TASK INSTRUCTIONS ▸ What should be copied is the stretch of entries below from the line with "Digimon Adventure V Tamer 01" up to and including the line with "community program, offering valuable", exactly and without images.

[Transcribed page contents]
__________________________________________________

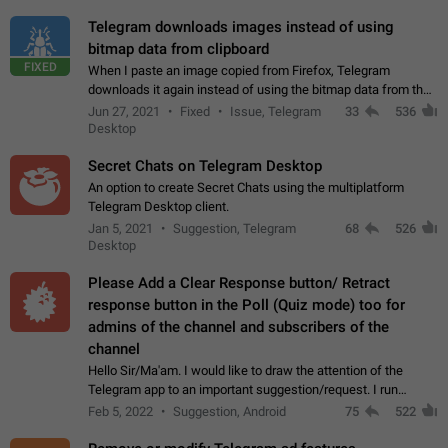
Telegram downloads images instead of using
bitmap data from clipboard
FIXED
When I paste an image copied from Firefox, Telegram
downloads it again instead of using the bitmap data from the
clipboard. This happens because the clipboard also stores the
Jun 27, 2021
Fixed
Issue, Telegram
33
536
image URL. If I paste the…
Desktop
Secret Chats on Telegram Desktop
An option to create Secret Chats using the multiplatform
Telegram Desktop client.
Jan 5, 2021
Suggestion, Telegram
68
526
Desktop
Please Add a Clear Response button/ Retract
response button in the Poll (Quiz mode) too for
admins of the channel and subscribers of the
channel
Hello Sir/Ma'am. I would like to draw the attention of the
Telegram app to an important suggestion/request. I run
telegram channels which consists of more than 50k+ Highly
Feb 5, 2022
Suggestion, Android
75
522
active students who solve quiz…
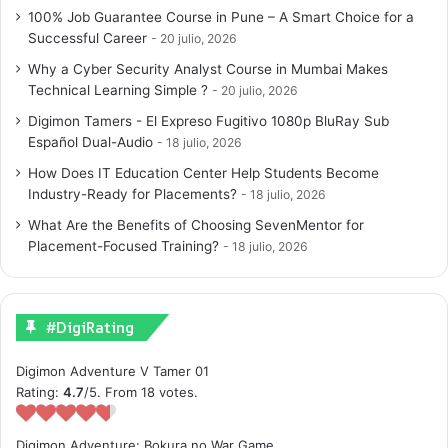
100% Job Guarantee Course in Pune – A Smart Choice for a
Successful Career
20 julio, 2026
Why a Cyber Security Analyst Course in Mumbai Makes
Technical Learning Simple ?
20 julio, 2026
Digimon Tamers - El Expreso Fugitivo 1080p BluRay Sub
Español Dual-Audio
18 julio, 2026
How Does IT Education Center Help Students Become
Industry-Ready for Placements?
18 julio, 2026
What Are the Benefits of Choosing SevenMentor for
Placement-Focused Training?
18 julio, 2026
#DigiRating
Digimon Adventure V Tamer 01
Rating:
4.7
/5. From 18 votes.
Digimon Adventure: Bokura no War Game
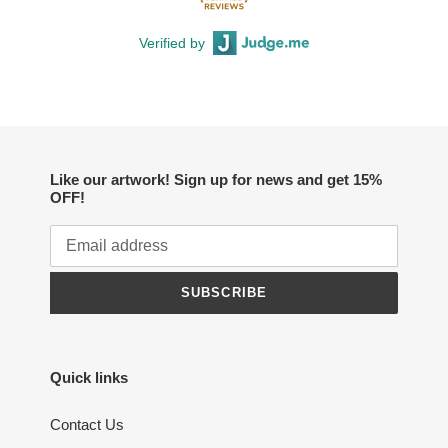
Verified by
Like our artwork! Sign up for news and get 15%
OFF!
SUBSCRIBE
Quick links
Contact Us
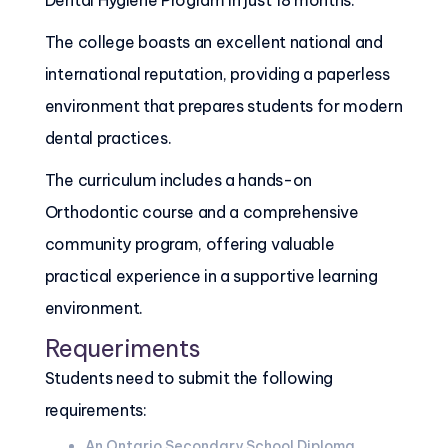
Dental Hygiene Program in just 18 months.
The college boasts an excellent national and
international reputation, providing a paperless
environment that prepares students for modern
dental practices.
The curriculum includes a hands-on
Orthodontic course and a comprehensive
community program, offering valuable
practical experience in a supportive learning
environment.
Requeriments
Students need to submit the following
requirements:
An Ontario Secondary School Diploma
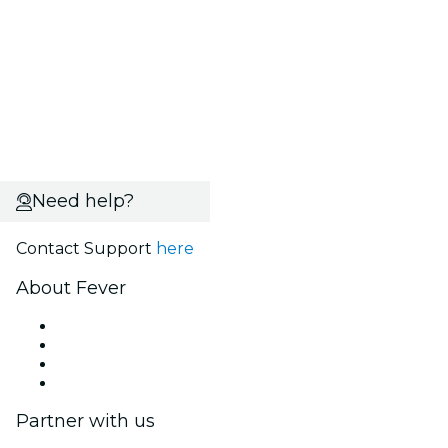
Need help?
Contact Support
here
About Fever
Press
We are hiring!
Gift Cards
Help Center
Partner with us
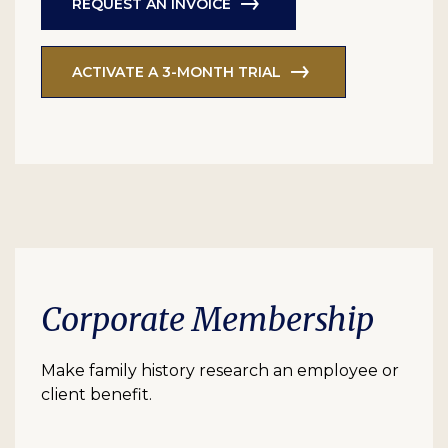
REQUEST AN INVOICE
ACTIVATE A 3-MONTH TRIAL
Corporate Membership
Make family history research an employee or
client benefit.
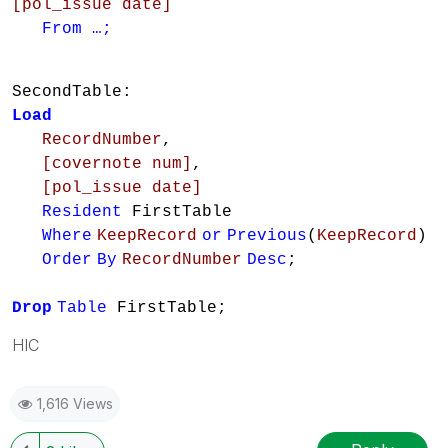
[pol_issue date]
From …;
SecondTable:
Load
RecordNumber
,
[covernote num]
,
[pol_issue date]
Resident
FirstTable
Where
KeepRecord
or
Previous
(
KeepRecord
)
Order
By
RecordNumber
Desc
;
Drop
Table
FirstTable;
HIC
1,616 Views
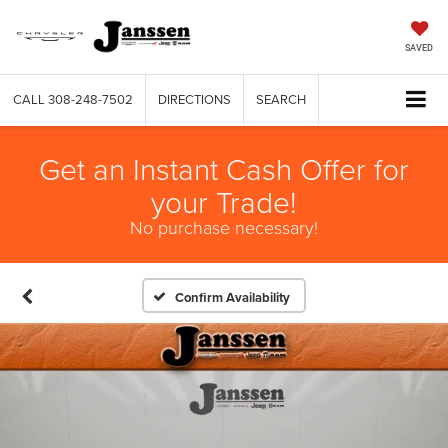
SAVED
CALL
308-248-7502
DIRECTIONS
SEARCH
Get an Instant Cash Offer for
your Trade!
No purchase necessary!
Confirm Availability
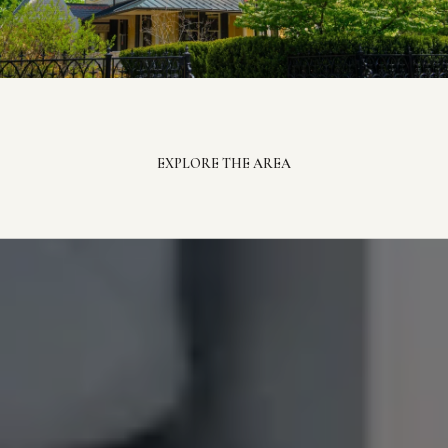
EXPLORE THE AREA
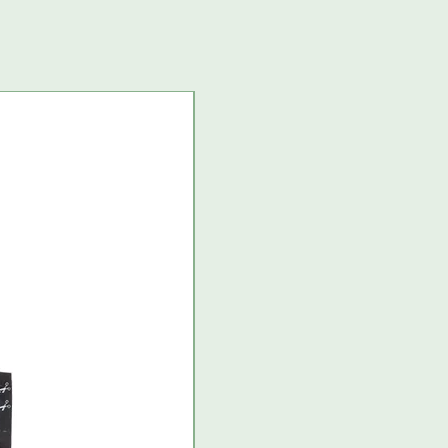
USA import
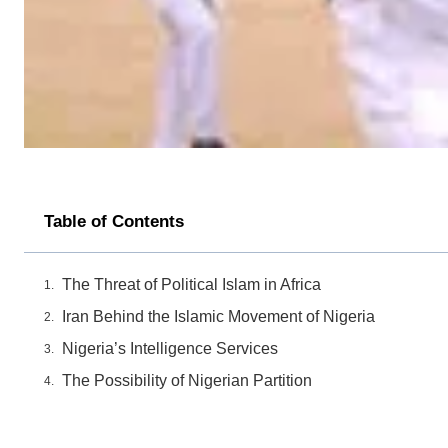
Table of Contents
The Threat of Political Islam in Africa
Iran Behind the Islamic Movement of Nigeria
Nigeria’s Intelligence Services
The Possibility of Nigerian Partition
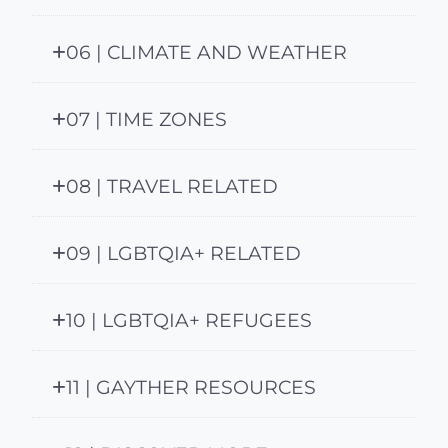
06 | CLIMATE AND WEATHER
07 | TIME ZONES
08 | TRAVEL RELATED
09 | LGBTQIA+ RELATED
10 | LGBTQIA+ REFUGEES
11 | GAYTHER RESOURCES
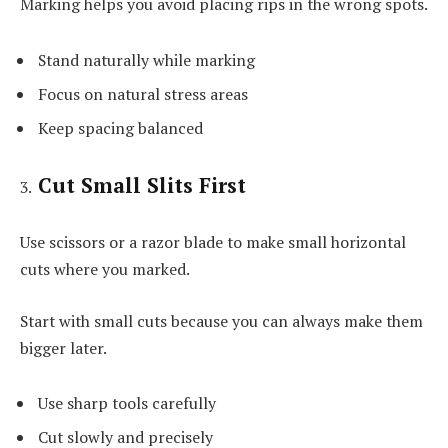
Marking helps you avoid placing rips in the wrong spots.
Stand naturally while marking
Focus on natural stress areas
Keep spacing balanced
Cut Small Slits First
Use scissors or a razor blade to make small horizontal
cuts where you marked.
Start with small cuts because you can always make them
bigger later.
Use sharp tools carefully
Cut slowly and precisely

__________________________________________________

EXERCISE RESULT ▸
Digimon Adventure V Tamer 01
Rating:
4.7
/5. From 18 votes.
Digimon Adventure: Bokura no War Game
Verified by
Like our artwork! Sign up for news and get 15%
OFF!
SUBSCRIBE
Quick links
Contact Us
Dental Hygiene Program in just 18 months.
The college boasts an excellent national and
international reputation, providing a paperless
environment that prepares students for modern
dental practices.
The curriculum includes a hands-on
Orthodontic course and a comprehensive
community program, offering valuable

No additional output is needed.